Campus Currents

Masterful Gardening

Rocky Bendrihem is a 50-year-old gardener from Bedford, N.H., who grew up in New York City. For many years, he thought tomatoes only came in shrink-wrap. Now, after graduating from the UNH Cooperative Extension's Master Gardener Program in 1997, he begins all his plants by seed. He makes his own compost. He built growing lights for his basement. And he is not alone.

Master Gardener Karen Holman's kitchen in Salisbury, N.H., is home to as many as 1,000 seedlings every spring. This year, she has hundreds of seedlings sitting on her kitchen counters, the number waxing and waning as she gives seedlings away and plants new seeds, scooping potting soil from a big bucket next to the sink when she's in the mood.

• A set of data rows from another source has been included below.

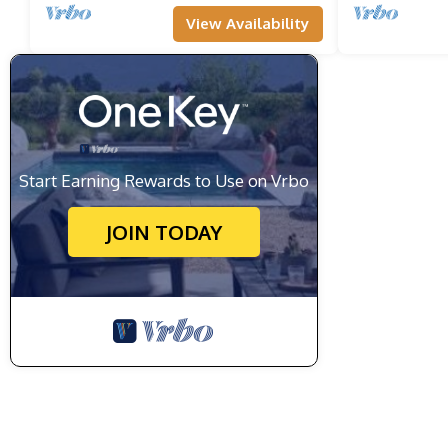
View Availability
Start Earning Rewards to Use on Vrbo
JOIN TODAY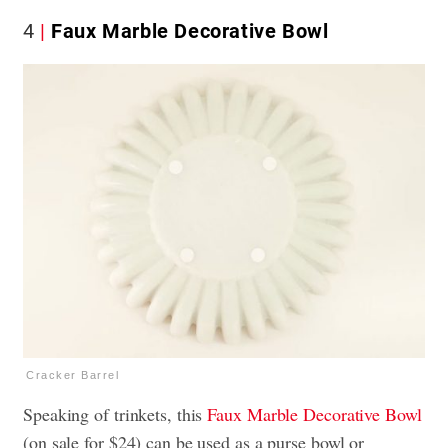
4
Faux Marble Decorative Bowl
Cracker Barrel
Speaking of trinkets, this
Faux Marble Decorative Bowl
(on sale for $24) can be used as a purse bowl or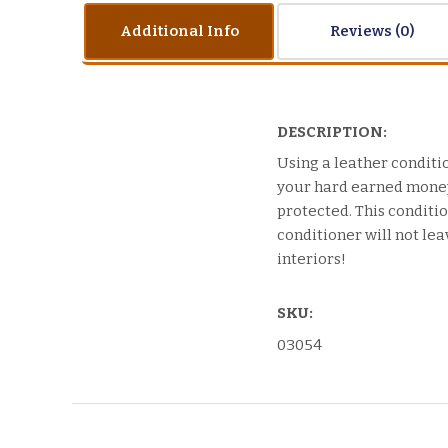
Additional Info
Reviews
DESCRIPTION:
Using a leather conditio
your hard earned money 
protected. This condition
conditioner will not lea
interiors!
SKU:
03054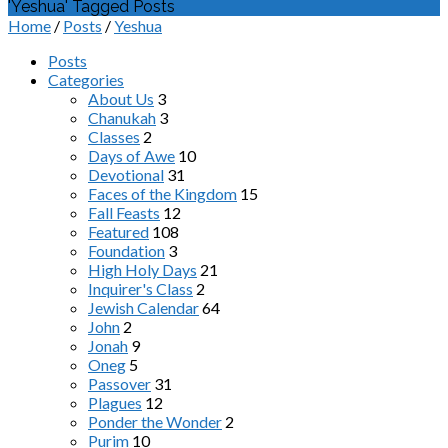
'Yeshua' Tagged Posts
Home
/
Posts
/
Yeshua
Posts
Categories
About Us
3
Chanukah
3
Classes
2
Days of Awe
10
Devotional
31
Faces of the Kingdom
15
Fall Feasts
12
Featured
108
Foundation
3
High Holy Days
21
Inquirer's Class
2
Jewish Calendar
64
John
2
Jonah
9
Oneg
5
Passover
31
Plagues
12
Ponder the Wonder
2
Purim
10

The Master Gardner program began in 1993 as an attempt to use volunteers—avid gardeners all—to reach more people with educational gardening information. Limited to 50 volunteers each year, master gardeners participate in training sessions that total 54 hours over a nine-week period. They then volunteer at least 45 hours to earn their certification.

That volunteer work often becomes a collaborative project. Children from an apartment complex in Laconia, N.H., for example, grew vegetables last summer in a youth gardening project, nicknamed the "pizza garden," that involved the efforts of several master gardeners, a garden plot provided by the building's owner, Ed Bedard, and roto-tilling by volunteers from Jenkins Garden Center.

Cynthia Capodestria of Sanbornton, N.H., one of the master gardeners who worked on the project, says participants feasted on grilled pizza topped with the fruits of their labor at the end of the season. "Some of these kids had never picked up a plant before," Capodestria says. "We showed them that with a little bit of sweat, you reap great rewards."

In Rockingham County, master gardeners have taken on a project to create a botanical garden, the first of its kind in New Hampshire.

Located on a 10-acre site at the Rockingham County Complex in Brentwood, N.H., it will feature a three-acre arboretum, display and trial gardens, and home landscape designs.

"The whole essence of being a master gardener is to share with others," says Bendrihem, who last summer worked on a project to increase vegetable donations to soup kitchens in Hillsborough County. He wants everyone involved this year to add an extra row to their garden to help feed the poor. "It doesn't take much effort, if you're growing 30 rows, to grow 31."